Laura Cunning-one at Goldman just revised her ptc numbers, but she didn't take ptc off the Goldman recommended list. Here's why, first the numbers:
for FY 98 to 0.75
FY 99 to 1.10
trailing FY 97 at 0.82
Mark Haines, CNBC resident curmudgeon*, suspects (but couldn't confirm) that Goldman does investment banking for PMTC, and this implies that Goldman's posture toward ptc would be inherently biased and so would at best give only mild hints of problems if they were to surface, even if they knew things in greater detail. Thus, the $8 million revenue decrease was clearly the strongest hint she could have given until the company came out and confirmed their problems. Since the Goldman analyst's revenue decrease triggered such a strong reaction, it is clear that the funds involved in PMTC knew how to interpret Laura's "Cunning" call.

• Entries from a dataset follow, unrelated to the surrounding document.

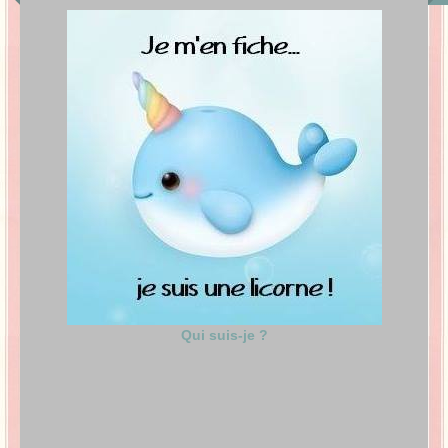
Qui suis-je ?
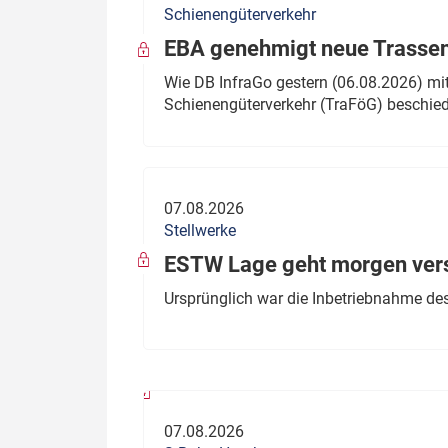
Schienengüterverkehr
Politik
Fahrzeuge
EBA genehmigt neue Trassen
Verbände: Wer spricht für
Infrastrukt
Wie DB InfraGo gestern (06.08.2026) mit
wen?
Schienengüterverkehr (TraFöG) beschie
ÖPNV
Marktplatz: Wer macht was?
Start-Up-Check
07.08.2026
Thema des Monats
Stellwerke
Dossier: Generalsanierung
ESTW Lage geht morgen versp
Dossier: ETCS
Ursprünglich war die Inbetriebnahme des
Dossier:
Stellwerksbesetzung
07.08.2026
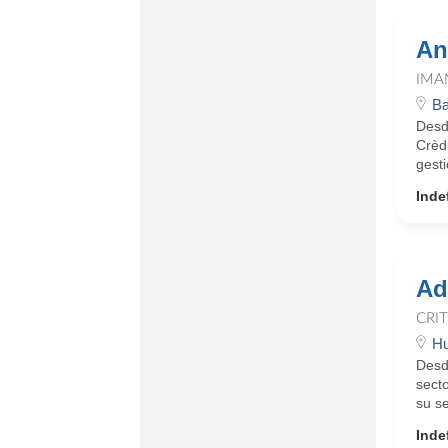
An
IMA
Ba
Desd
Crèd
gesti
Inde
Ad
CRI
Hu
Desd
secto
su se
Inde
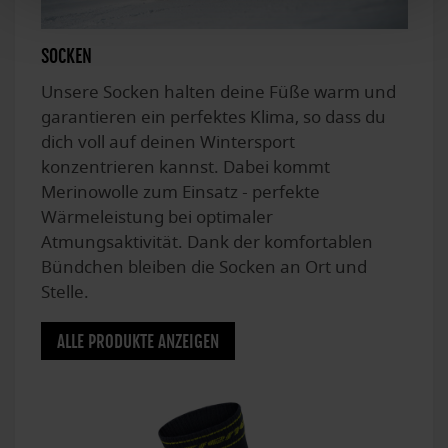
SOCKEN
Unsere Socken halten deine Füße warm und
garantieren ein perfektes Klima, so dass du
dich voll auf deinen Wintersport
konzentrieren kannst. Dabei kommt
Merinowolle zum Einsatz - perfekte
Wärmeleistung bei optimaler
Atmungsaktivität. Dank der komfortablen
Bündchen bleiben die Socken an Ort und
Stelle.
ALLE PRODUKTE ANZEIGEN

so Laura Cunning is now telling the market that ptc will have gone from 35% eps growth mode to negative numbers for 98. So much for a protective backlog.
...and if you go from 97 to 99 the annualized growth rate would be: 15.8% (sq root of 1.10/.82)
guess the p/e will reflect this now.
and a p/e based on the Goldman analyst's this year's 0.75 eps call (if the stock trades at $16): 21.3...a value buyer's play...NOT.
PTC would have to trade down to $12 to have a FY 98 based p/e of 16.
But the bigger issue is one of confidence the street has in a company and their management team.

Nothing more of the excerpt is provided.